Regulation And Economic Expansion

Robert Samuelson and Ronald Bailey have recognized :

A great mystery of our time — one that should frame the campaign debate — is why the economic recovery has been so sluggish.

The latter has the answer: excessive regulation.  If you are eligible to vote in Wisconsin you can choose between Ron, the author the bill to reduce regulation or, Russ, the guy that wants to regulate most everything.  It should be an easy choice.

Ron, Russ, And Epipen

The latest tempest in a teapot is the price increases in the EpiPen by a “greedy” Democrat, the daughter of West Virginia senator Joe Manchin.  That could be a fun Senate hearing.  Anyways, we have Russ (and Hillary) who voted to tax these medical devices through Obamacare.  We have the same pair that voted to restrict healthcare.  And the same pair that help the FDA make sure there is no competition for EpiPen.

So do you want to send one of the causes of the EpiPen situation back to the Senate?  Or somebody that has an understanding of business?  It is your choice.  It should be an easy one despite what the polls say.

Why Be Dishonest?

On Facebook today:

Wisconsin’s Republican-backed voter ID law was about one thing: disenfranchising minority voters across Wisconsin. Add your name to show your support for the court’s decision that Scott Walker’s efforts to suppress the vote should be thrown out.

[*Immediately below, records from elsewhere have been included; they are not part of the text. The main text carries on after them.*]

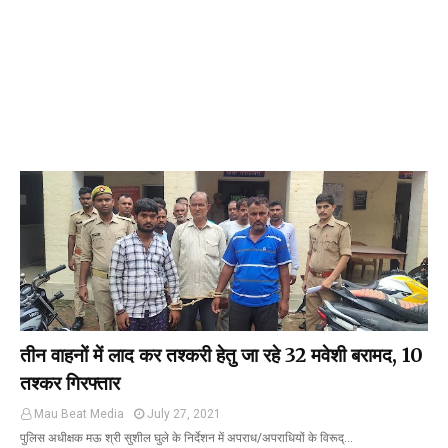
तीन वाहनों में लाद कर तश्करी हेतु जा रहे 32 मवेशी बरामद, 10
तश्कर गिरफ्तार
Mau Beat Media
July 27, 2021
पुलिस अधीक्षक मऊ श्री सुशील घुले के निर्देशन में अपराध/अपराधियों के विरूद्…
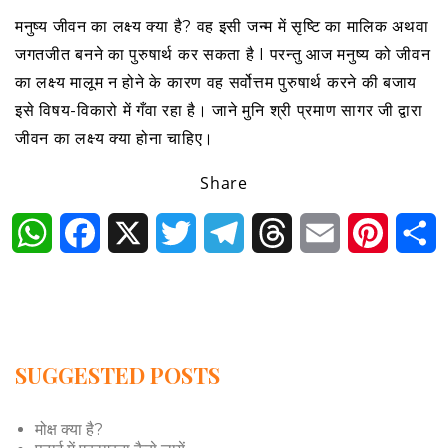
मनुष्य जीवन का लक्ष्य क्या है? वह इसी जन्म में सृष्टि का मालिक अथवा
जगतजीत बनने का पुरुषार्थ कर सकता है I परन्तु आज मनुष्य को जीवन
का लक्ष्य मालूम न होने के कारण वह सर्वोत्तम पुरुषार्थ करने की बजाय
इसे विषय-विकारो में गँवा रहा है। जाने मुनि श्री प्रमाण सागर जी द्वारा
जीवन का लक्ष्य क्या होना चाहिए।
Share
WhatsApp
Facebook
X
Twitter
Telegram
Threads
Email
Pintere
S
SUGGESTED POSTS
मोक्ष क्या है?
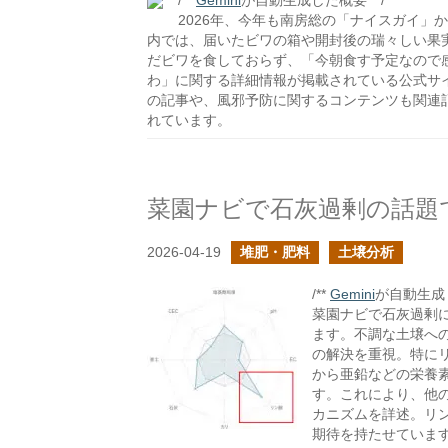
/**
Gemini
が自動生成した概要 **/
2026年、今年も南房総の「ナイスガイ」
内では、届いたビワの箱や開封後の瑞々しい果
だビワを食しておらず、「今朝食す予定なので
わ」に関する詳細情報が掲載されている公式サ
の記事や、風邪予防に関するコンテンツも関連
れています。
菜園ナビで石灰過剰の話題
2026-04-19
堆肥・肥料
土壌分析
/**
Gemini
が自動生成し
菜園ナビで石灰過剰
ます。不調な土壌へ
の解決を重視。特に
から亜鉛などの栄養
す。これにより、他
カニズムを詳述。リ
期待を持たせていま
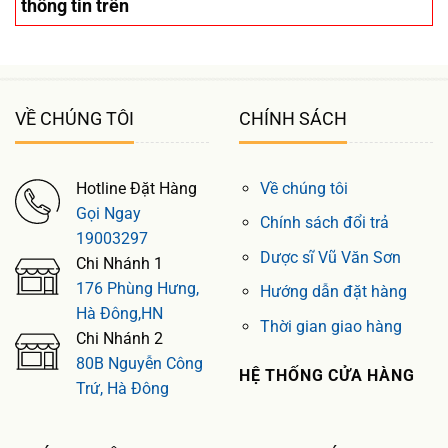
thông tin trên
VỀ CHÚNG TÔI
CHÍNH SÁCH
Hotline Đặt Hàng
Về chúng tôi
Gọi Ngay
Chính sách đổi trả
19003297
Dược sĩ Vũ Văn Sơn
Chi Nhánh 1
176 Phùng Hưng,
Hướng dẫn đặt hàng
Hà Đông,HN
Thời gian giao hàng
Chi Nhánh 2
80B Nguyễn Công
HỆ THỐNG CỬA HÀNG
Trứ, Hà Đông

Look, if you want illegal votes be honest about it.  We are in a time of power politics.  It seems that might makes right.  We understand the No True Scotsman fallacy but does anybody really believe this?  Probably some people do.

Being Right Is A Defense

Johan Goldberg’s newsletter quotes Bill Bennett as saying:

There’s a lot of people and there are still undecided people. [Trump] does not need to speak to the NeverTrump person — some of my friends, or maybe former friends, who suffer from a terrible case of moral superiority, and put their own vanity and taste above the interest of the country.

Jonah wants an apology:

Now for the personal: Bill should apologize, for two reasons. First, I do not question his patriotism or love of country for so enthusiastically supporting a man who in his personal life and as a politician desecrates so much Bill has stood for over the past 50 years. I just think Bill’s wrong. This kind of rhetoric is beneath him.

It seems to us that Bill is exactly right.  It seems obvious that Jonah knows this by the nasty first reason.  We still love The National Review but think it has damaged its brand by its virulent NeverTrump position.  We know not everyone is on board at The National Review but enough are to cause brand damage.